* _SUPPLIED INFORMATION_:

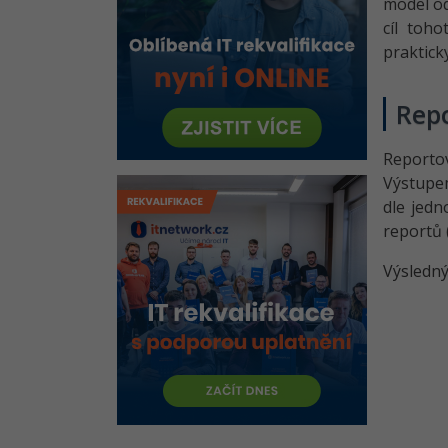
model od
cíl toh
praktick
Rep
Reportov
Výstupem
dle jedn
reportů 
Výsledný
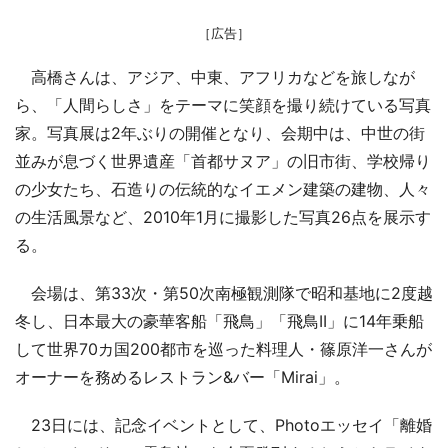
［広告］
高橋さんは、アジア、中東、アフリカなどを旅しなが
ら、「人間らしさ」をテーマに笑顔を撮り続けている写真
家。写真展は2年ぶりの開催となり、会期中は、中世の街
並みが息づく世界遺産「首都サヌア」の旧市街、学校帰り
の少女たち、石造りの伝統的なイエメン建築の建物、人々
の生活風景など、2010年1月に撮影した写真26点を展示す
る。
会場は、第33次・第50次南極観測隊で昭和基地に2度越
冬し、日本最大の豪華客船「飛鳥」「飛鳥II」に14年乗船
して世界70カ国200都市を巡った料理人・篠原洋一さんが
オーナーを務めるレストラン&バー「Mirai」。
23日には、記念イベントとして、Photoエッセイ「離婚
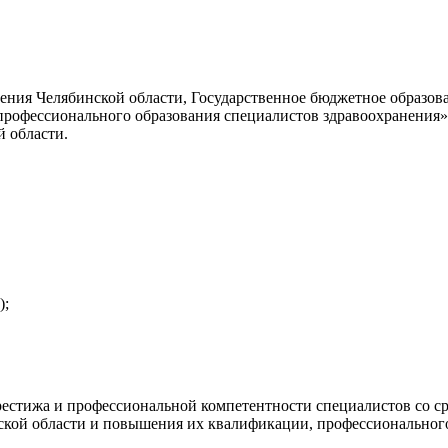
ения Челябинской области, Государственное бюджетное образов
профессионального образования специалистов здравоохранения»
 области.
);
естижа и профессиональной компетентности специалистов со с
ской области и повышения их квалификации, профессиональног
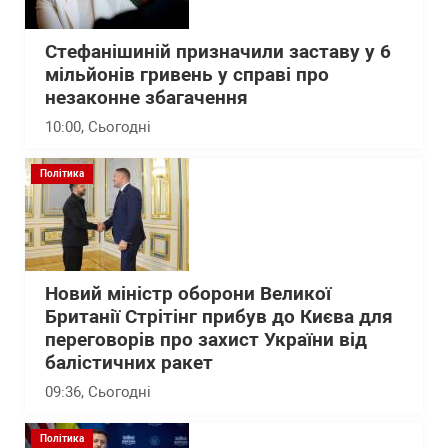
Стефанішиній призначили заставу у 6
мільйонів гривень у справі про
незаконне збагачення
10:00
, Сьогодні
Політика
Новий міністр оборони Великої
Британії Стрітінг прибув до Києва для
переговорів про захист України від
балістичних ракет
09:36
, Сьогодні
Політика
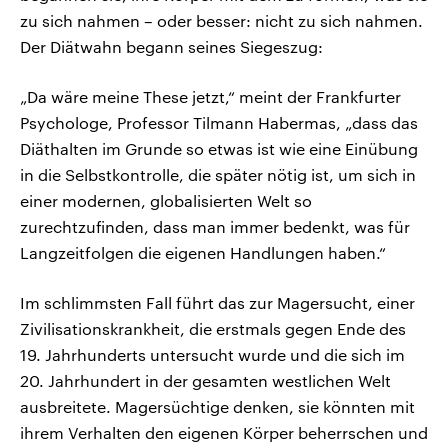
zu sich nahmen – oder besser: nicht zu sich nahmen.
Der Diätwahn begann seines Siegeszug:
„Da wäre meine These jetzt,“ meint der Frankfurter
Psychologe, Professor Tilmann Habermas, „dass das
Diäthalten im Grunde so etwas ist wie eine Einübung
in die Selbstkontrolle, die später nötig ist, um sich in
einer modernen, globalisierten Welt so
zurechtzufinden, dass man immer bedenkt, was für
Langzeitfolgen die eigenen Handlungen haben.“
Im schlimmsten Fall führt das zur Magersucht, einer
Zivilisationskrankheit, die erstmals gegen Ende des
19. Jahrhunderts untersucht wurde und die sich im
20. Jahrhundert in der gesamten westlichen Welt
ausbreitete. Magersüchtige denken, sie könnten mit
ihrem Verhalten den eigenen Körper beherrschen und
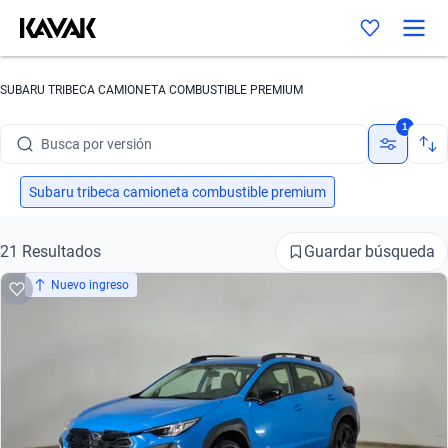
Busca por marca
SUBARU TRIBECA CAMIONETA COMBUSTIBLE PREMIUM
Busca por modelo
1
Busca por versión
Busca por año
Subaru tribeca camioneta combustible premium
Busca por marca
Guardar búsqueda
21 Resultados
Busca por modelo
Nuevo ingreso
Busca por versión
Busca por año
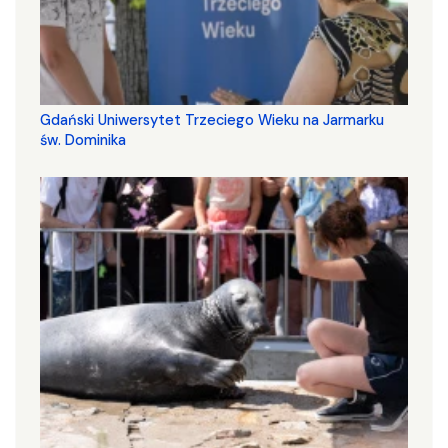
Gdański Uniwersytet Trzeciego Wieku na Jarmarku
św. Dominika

* _WHAT YOU HAVE TO DO_: Which lines of the data contain "Welt"? Copy them all.

* _TASK OUTPUT_:
einer modernen, globalisierten Welt so
20. Jahrhundert in der gesamten westlichen Welt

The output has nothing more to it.